Remember, if you checked these boxes and do not meet the stated criteria in the Rev. Proc., your application will be rejected. The last part of the form is your signature. Make sure the signer is an officer, director, or trustee of your organization. The signer is declaring under penalties of perjury that they are authorized to sign the application, that they have examined the application, and that it is true, correct, and complete to the best of their knowledge. After this part, you will pay the user fee and submit the application. It is important to note that submitting the application does not guarantee exemption will be recognized. If your application is incomplete or not completed correctly, it may be rejected.

Additionally, you may be contacted for additional information. The IRS also selects a statistically valid random sample of applications for pre-determination reviews, which may also result in requests for additional information. If you have determined you cannot use the EZ, consider going to our website and using the interactive 1023. It includes prerequisite questions, auto-calculated fields, help buttons, and links to relevant information. Once completed, you will still print and mail the form. To get to the interactive 1023, simply go to www.IRS.gov/charities-non-profits and click on applying for tax-exempt status and then interactive form 1023. On this next slide, we have listed just a few of the topics available on the charities and nonprofits section of the IRS website.

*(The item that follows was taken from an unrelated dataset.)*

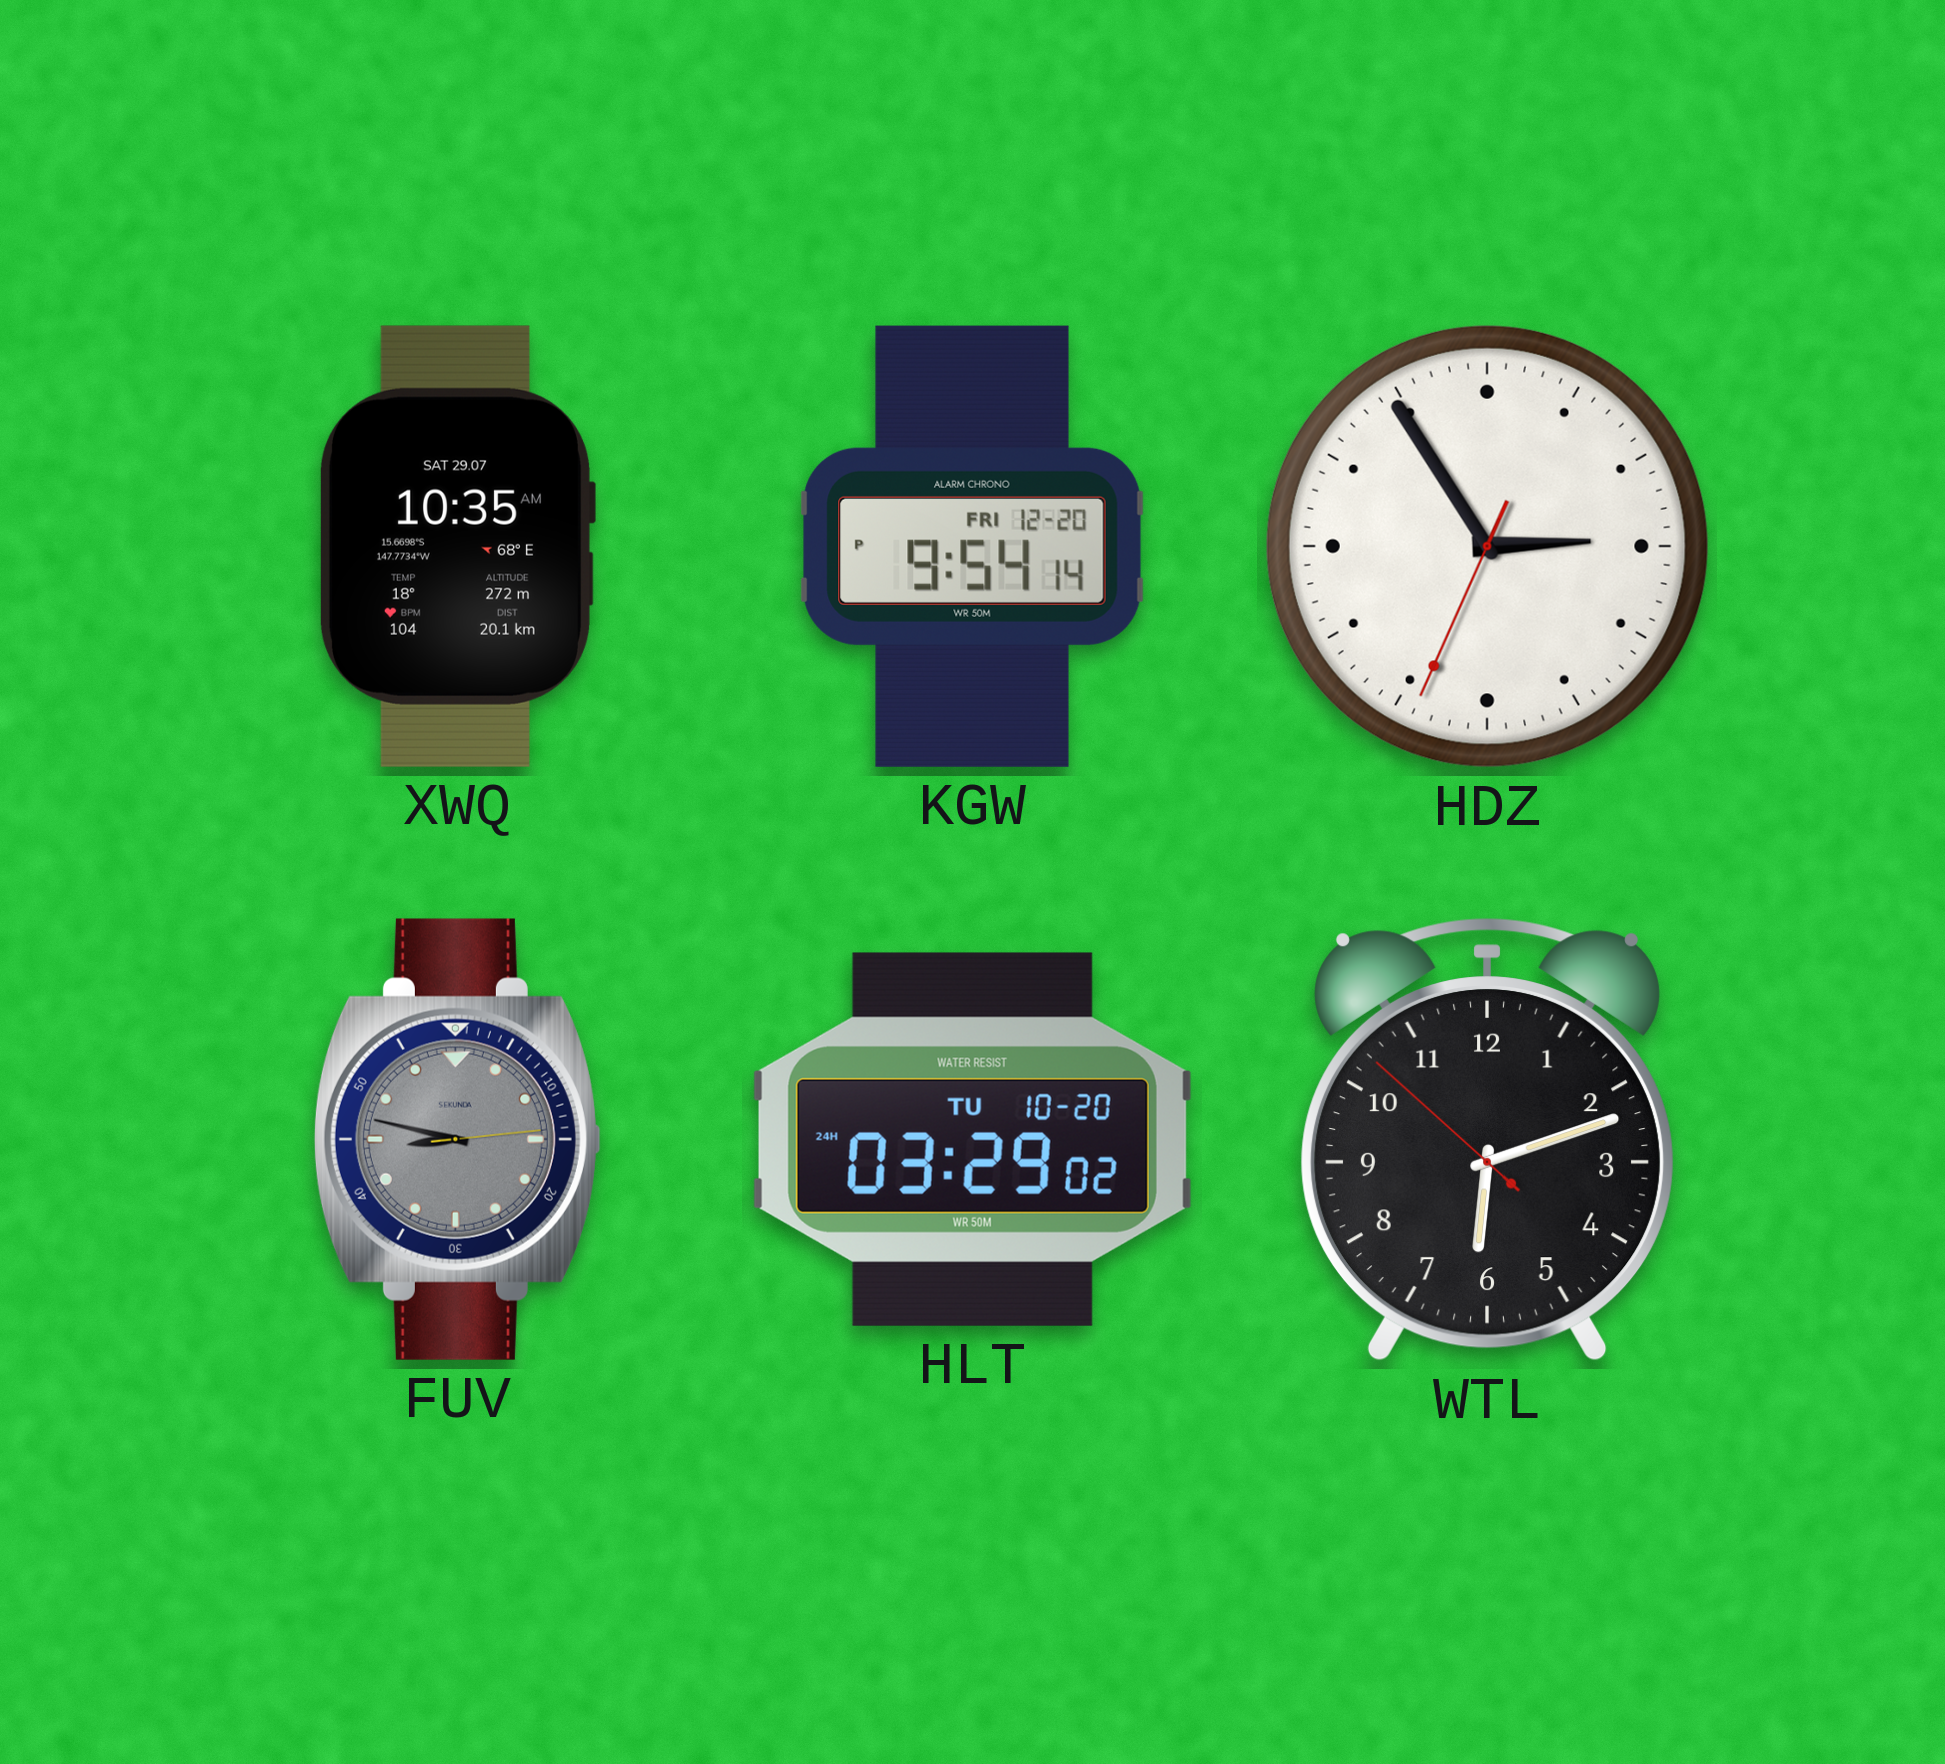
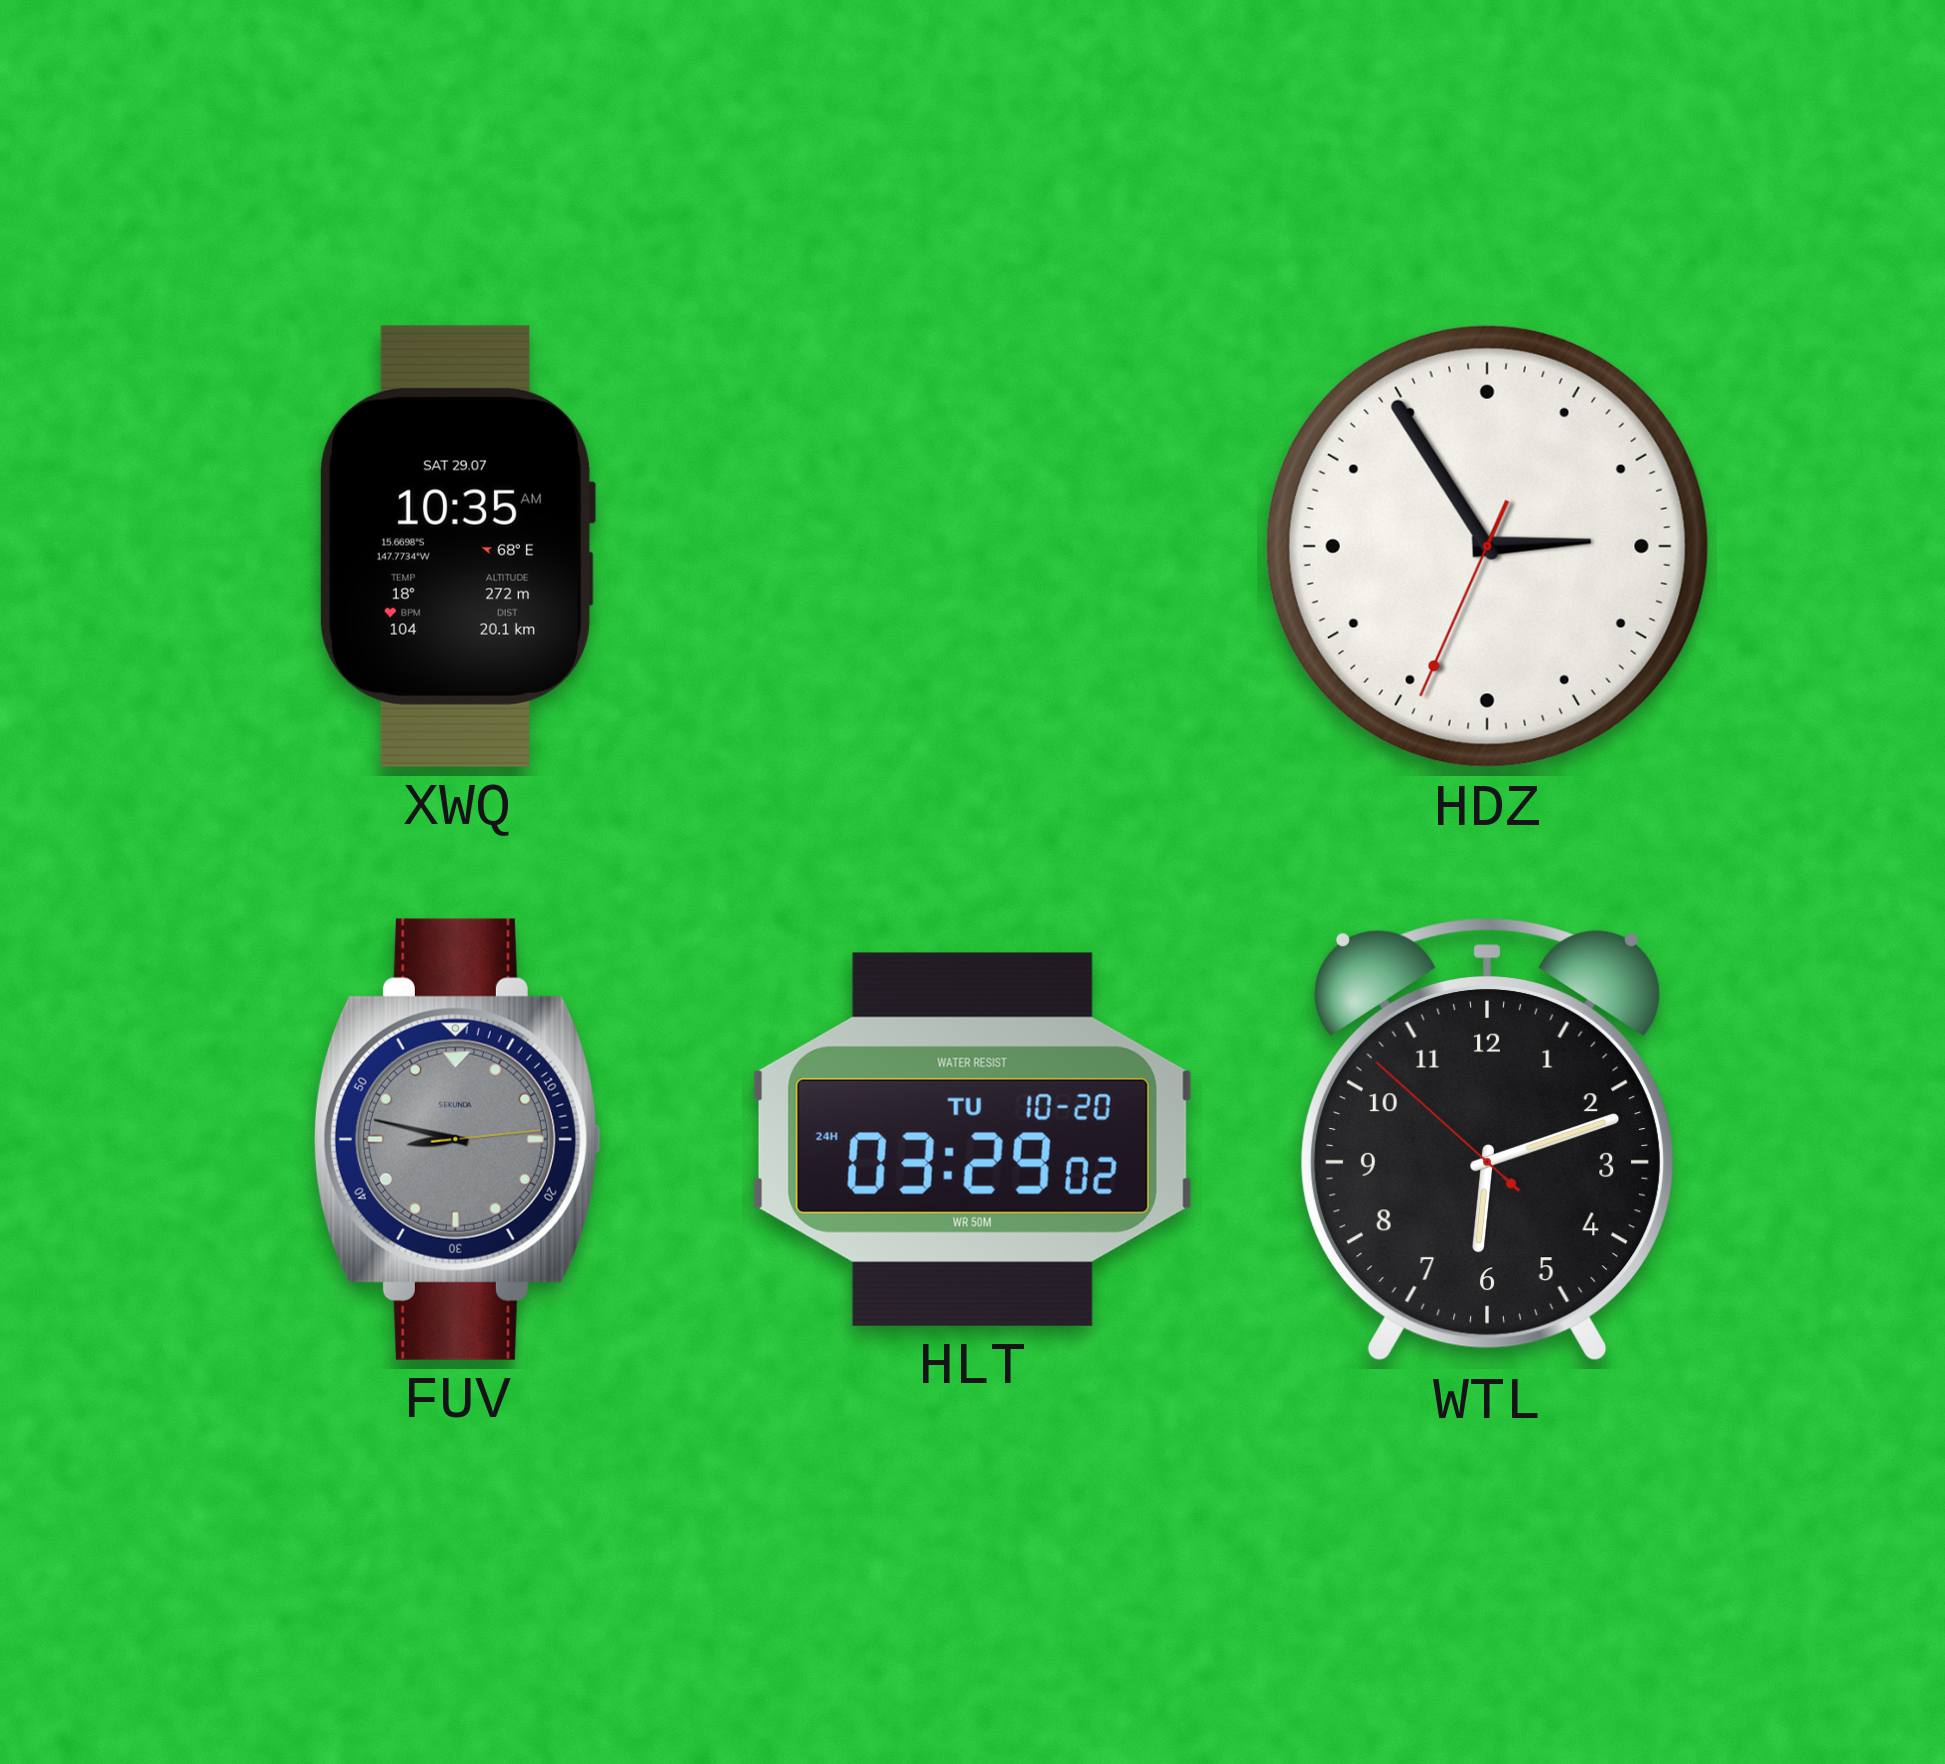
KGW: 9:54 -> none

The site is located at www.IRS.gov/charities-non-profits. This site has a wealth of information for tax-exempt organizations. It can help you with applying, annual reporting, how to stay exempt, educational resources and guides, forms and instructions, and a host of other topics. There is also a search function titled tax-exempt organization search, which will identify organizations eligible to receive tax deductible contributions, automatically revoked organizations, determination letters after January 1, 2014, Form 990-series returns, and organizations that have filed the Form 990-N e-postcard. Finally, you may also wish to visit the stay exempt website located at www.stayexempt.IRS.gov. This is an IRS site created especially for section 501(c)(3) organizations. It has information for both new and existing organizations and includes recent news, videos, and tutorials. The course content includes subjects such as applying for section 501(c)(3) status, interactive form 1023, and prerequisite questions, life cycle of an exempt organization, maintaining section 501(c)(3) tax-exempt status, Form 990 overview, required disclosures, foundation classification, and more. There is also a resource library for your convenience. That is all we have for today. Thanks for attending the webinar on the Form 1023-EZ, streamlined application, and good luck with your organization.